This pull request introduces a #[Retry(int $maxAttempts)] attribute. A test method annotated with it is run up to $maxAttempts times; the first attempt whose status is neither failure nor error decides the test's result. A test that passes on a retry does not fail the test run, but it is always listed in the test result summary so that its flakiness remains visible.

This builds on #6591, which has not been merged yet

This branch is based on the issue-5718/repeat branch of #6591 (repeated test execution using --repeat and #[Repeat]), which has not been merged yet. This pull request therefore targets the issue-5718/repeat branch, not main, so that its diff shows only the changes belonging to this pull request.

Once #6591 is merged, this branch will be rebased onto main and this pull request will be retargeted to main. It should not be merged before that has happened.

The dependency is not incidental as the retry feature consumes infrastructure that #6591 introduced:

The two features are intentionally separate pull requests because they have opposite semantics: #[Repeat] runs a test N times and stops at failure: failure is the signal, the feature exists to detect flakiness. #[Retry] runs a test up to N times and stops at success: failure is noise, the feature exists to tolerate flakiness where it cannot reasonably be fixed. #6591 explicitly scopes retry-style semantics out; this pull request is that follow-up.

Use Cases

Tolerating known-flaky tests

Some tests interact with inherently unreliable systems: network services, hardware timing, processes whose scheduling the test cannot control. Such a test failing once is not information; it failing consistently is. #[Retry] lets the test express, in code where it can be reviewed, that a bounded number of additional attempts is acceptable before the failure counts.

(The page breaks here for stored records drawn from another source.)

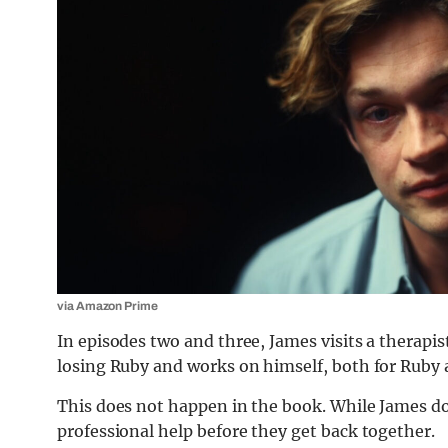
via Amazon Prime
In episodes two and three, James visits a therapi
losing Ruby and works on himself, both for Ruby 
This does not happen in the book. While James do
professional help before they get back together.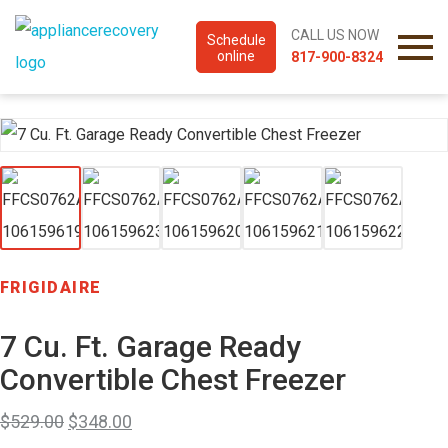
CALL US NOW
Schedule
online
817-900-8324
FRIGIDAIRE
7 Cu. Ft. Garage Ready
Convertible Chest Freezer
$
529.00
$
348.00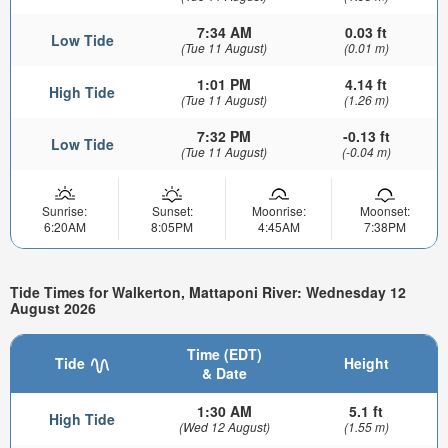
7:34 AM
0.03 ft
Low Tide
(Tue 11 August)
(0.01 m)
1:01 PM
4.14 ft
High Tide
(Tue 11 August)
(1.26 m)
7:32 PM
-0.13 ft
Low Tide
(Tue 11 August)
(-0.04 m)
Sunrise:
Sunset:
Moonrise:
Moonset:
6:20AM
8:05PM
4:45AM
7:38PM
Tide Times for Walkerton, Mattaponi River: Wednesday 12
August 2026
Time (EDT)
Tide
Height
& Date
1:30 AM
5.1 ft
High Tide
(Wed 12 August)
(1.55 m)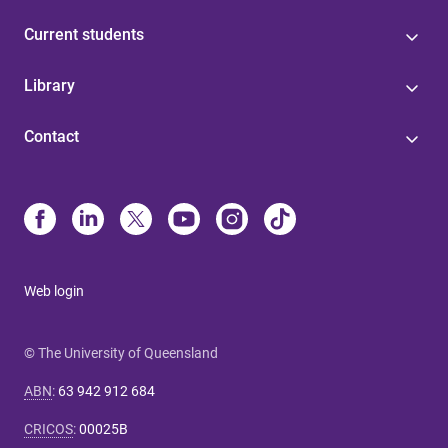
Current students
Library
Contact
Web login
© The University of Queensland
ABN
:
63 942 912 684
CRICOS
:
00025B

Replacing CI-level retry loops

Re-running entire CI jobs to get past one flaky test is expensive and hides which test was flaky. Per-test retries inside a single PHPUnit invocation are cheaper and produce a per-test record of every tolerated failure.

Prior work

Community demand

Retry functionality was requested in the discussion of #6591, referencing the bshaffer/phpunit-retry-annotations package, which provided @retryAttempts annotations for PHPUnit 9 and earlier by overriding test execution in a base test case class.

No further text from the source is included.